September 06, 2018
WASHINGTON – Today, U.S. Senator Roy Blunt (Mo.) spoke on the Senate floor to highlight his support for Judge Brett Kavanaugh’s nomination to serve on the Supreme Court.
Blunt said that Judge Kavanaugh’s record on the bench, which includes over 300 opinions, demonstrates a commitment to interpreting the law as it is written. Blunt also noted that the Supreme Court has endorsed Judge Kavanaugh’s opinions thirteen times during his 12 years on the D.C. Circuit Court of Appeals. In addition, Blunt highlighted Judge Kavanaugh’s unanimous well-qualified rating from the American Bar Association, which is its highest rating.
Following are Excerpts From Blunt’s Remarks:
“I want to speak for a few minutes about the hearings going on today with Judge Brett Kavanaugh. I had a chance, as you did, to meet him a little over a month ago. It was clear from that conversation that he is clearly the best person available, in my view, to fill the vacancy left by Justice Anthony Kennedy. His opening remarks this week, I think, gave great evidence to that. He said he described himself, quote, as a, he said ‘A judge must be an umpire, a neutral and impartial arbiter who favors no litigant or policy.’ He went on to say ‘I do not decide cases based on personal or policy preferences. I am not a pro-plaintiff or pro-defendant judge. I am not a pro-prosecution or pro-defense judge. I am a pro-law judge.’ …“There's a lot of discussion about, ‘Well, there's not enough material out there.
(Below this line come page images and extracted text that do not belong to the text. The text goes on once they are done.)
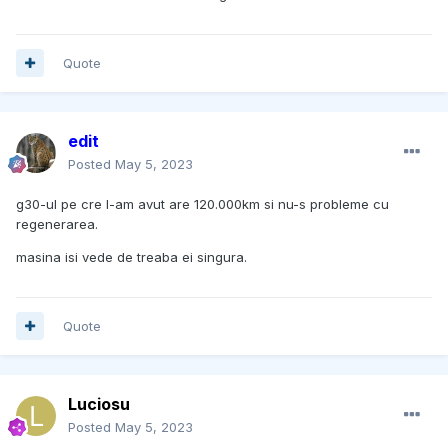
Quote
edit
Posted
May 5, 2023
g30-ul pe cre l-am avut are 120.000km si nu-s probleme cu
regenerarea.
masina isi vede de treaba ei singura.
Quote
Luciosu
Posted
May 5, 2023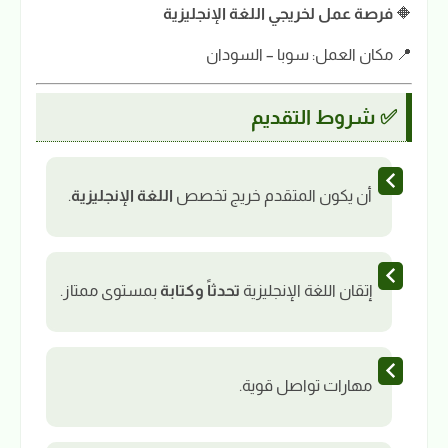
🔶
فرصة عمل لخريجي اللغة الإنجليزية
📍 مكان العمل: سوبا – السودان
✅ شروط التقديم
أن يكون المتقدم خريج تخصص
اللغة الإنجليزية
.
إتقان اللغة الإنجليزية
تحدثاً وكتابة
بمستوى ممتاز.
مهارات تواصل قوية.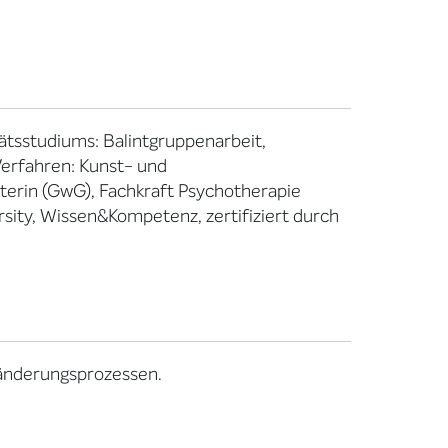
tätsstudiums: Balintgruppenarbeit,
erfahren: Kunst- und
erin (GwG), Fachkraft Psychotherapie
rsity, Wissen&Kompetenz, zertifiziert durch
änderungsprozessen.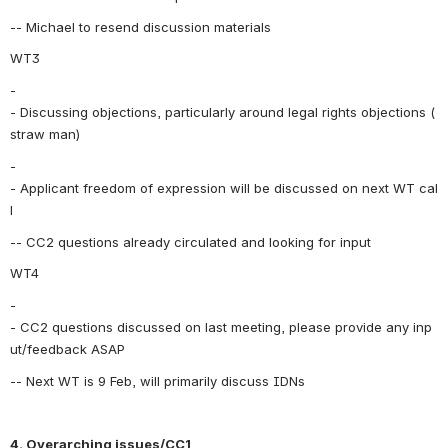
-- Michael to resend discussion materials
WT3
-
- Discussing objections, particularly around legal rights objections (
straw man)
-
- Applicant freedom of expression will be discussed on next WT cal
l
-- CC2 questions already circulated and looking for input
WT4
-
- CC2 questions discussed on last meeting, please provide any inp
ut/feedback ASAP
-- Next WT is 9 Feb, will primarily discuss IDNs
4. Overarching issues/CC1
We haven't seen everything. We haven't seen everything that went through the White House when he was the Staff Secretary for President Bush,’ Bush 43, George W. Bush. … In fact, there's more paperwork available to look at from Judge Kavanaugh than for the last five Supreme Court judges put together. If you're looking for paper, you got paper. If you're looking for a judge's position, you have also got that. You've got 300 cases, some of which were appealed to the Supreme Court. Thirteen of his almost exact opinions, and I think some of them were when he was in the minority, on the Circuit Court bench, became the opinion that the Supreme Court essentially adopted almost exactly as Judge Kavanaugh had written it. …
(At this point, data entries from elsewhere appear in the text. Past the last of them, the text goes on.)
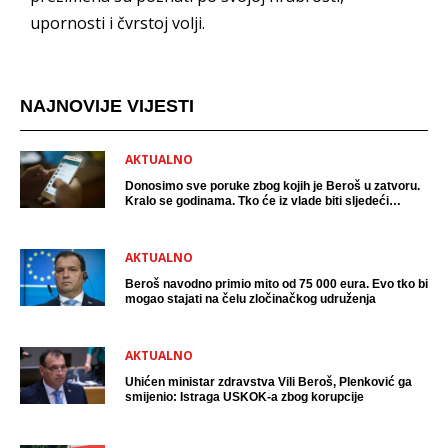
upornosti i čvrstoj volji.
NAJNOVIJE VIJESTI
AKTUALNO
Donosimo sve poruke zbog kojih je Beroš u zatvoru.
Kralo se godinama. Tko će iz vlade biti sljedeći
uhićen?
AKTUALNO
Beroš navodno primio mito od 75 000 eura. Evo tko bi
mogao stajati na čelu zločinačkog udruženja
AKTUALNO
Uhićen ministar zdravstva Vili Beroš, Plenković ga
smijenio: Istraga USKOK-a zbog korupcije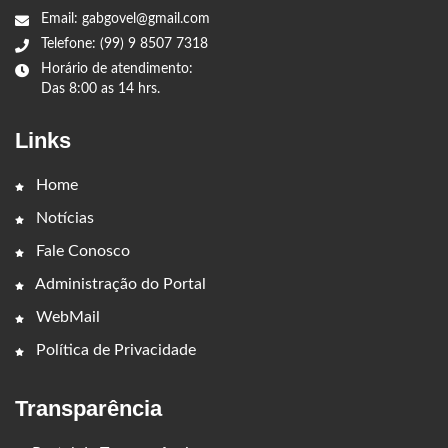
Email: gabgovel@gmail.com
Telefone: (99) 9 8507 7318
Horário de atendimento:
Das 8:00 as 14 hrs.
Links
Home
Notícias
Fale Conosco
Administração do Portal
WebMail
Política de Privacidade
Transparência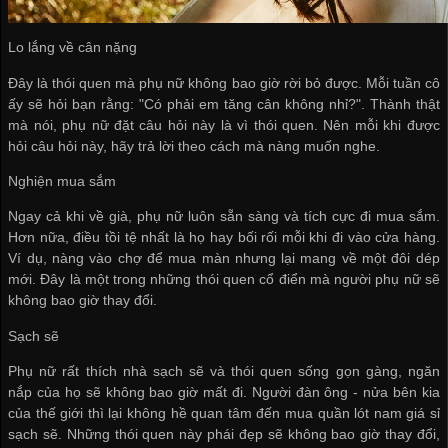
Lo lắng về cân nặng
Đây là thói quen mà phụ nữ không bao giờ rời bỏ được. Mỗi tuần cô
ấy sẽ hỏi bạn rằng: "Có phải em tăng cân không nhỉ?". Thành thật
mà nói, phụ nữ đặt câu hỏi này là vì thói quen. Nên mỗi khi được
hỏi câu hỏi này, hãy trả lời theo cách mà nàng muốn nghe.
Nghiện mua sắm
Ngay cả khi về già, phụ nữ luôn sẵn sàng và tích cực đi mua sắm.
Hơn nữa, điều tồi tệ nhất là họ hay bối rối mỗi khi đi vào cửa hàng.
Ví dụ, nàng vào chợ để mua màn nhưng lại mang về một đôi dép
mới. Đây là một trong những thói quen cổ điển mà người phụ nữ sẽ
không bao giờ thay đổi.
Sạch sẽ
Phụ nữ rất thích nhà sạch sẽ và thói quen sống gọn gàng, ngăn
nắp của họ sẽ không bao giờ mất đi. Người đàn ông - nửa bên kia
của thế giới thì lại không hề quan tâm đến
mua quần lót nam giá sỉ
sạch sẽ. Những thói quen này phái đẹp sẽ không bao giờ thay đổi,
"Why would the D.C. Circuit, that's the court of appeals for the D.C. area, why would the D.C. Circuit be the second-most important court in the country? Because most of the cases that involve new federal law, that involve expansive federal law wind up right here. And Judge Kavanaugh for 12 years has been one of those judges, and believe me, if the Supreme Court had said over and over again, when there's an appeal from the D.C. Circuit, Judge Kavanaugh's opinion really makes no sense. Or Judge Kavanaugh's opinion wasn't based on the law, the facts, and the Constitution. We would have heard about that. Three hundred opinions, we would have heard about that, if that would have been the case, and we have not heard about that. In fact, what we've heard over and over again is the job that the judge has done and the skill he brings to the court.
“The judge's job is to decide what the law says. If you look at every case before you, if you evaluate it based on the facts and apply the rule of law, you're going to come up with a conclusion that you won't always like, but you'll come up with a conclusion that the people that are in this case will understand where you came up with it because you came up with it based on the law and the facts.
“In addition to his legal career, he's really devoted himself to his community. He works coaching his daughter's basketball team with some pride. … He's a church volunteer, mentoring people at schools. He has been widely supported by those who have dealt with him, his classmates, his colleagues, his clerks, lawyers, legal scholars. This week, he unanimously received a well-qualified rating from the American Bar Association. This is the very highest rating they could give. It's unanimous. That's a pretty good signal that he must be well-prepared as a lawyer to be a judge. The Judiciary Committee has received letters from more than 140 law professors, more than 40 members of the Supreme Court Bar, 34 of his former law clerks, 80 former Harvard Law students, 31 governors, and many more. His nomination isn't just widely supported, it's thoroughly vetted - 480,000 pages of documents, 300 cases of opinions he has written. I continue to believe that the Supreme Court is one of the long-lasting and most important legacies of a president. But it's also one of the important legacies of a Senate. … I think Judge Kavanaugh is going to serve our country well and, I hope, long, and look forward to his confirmation later this month.”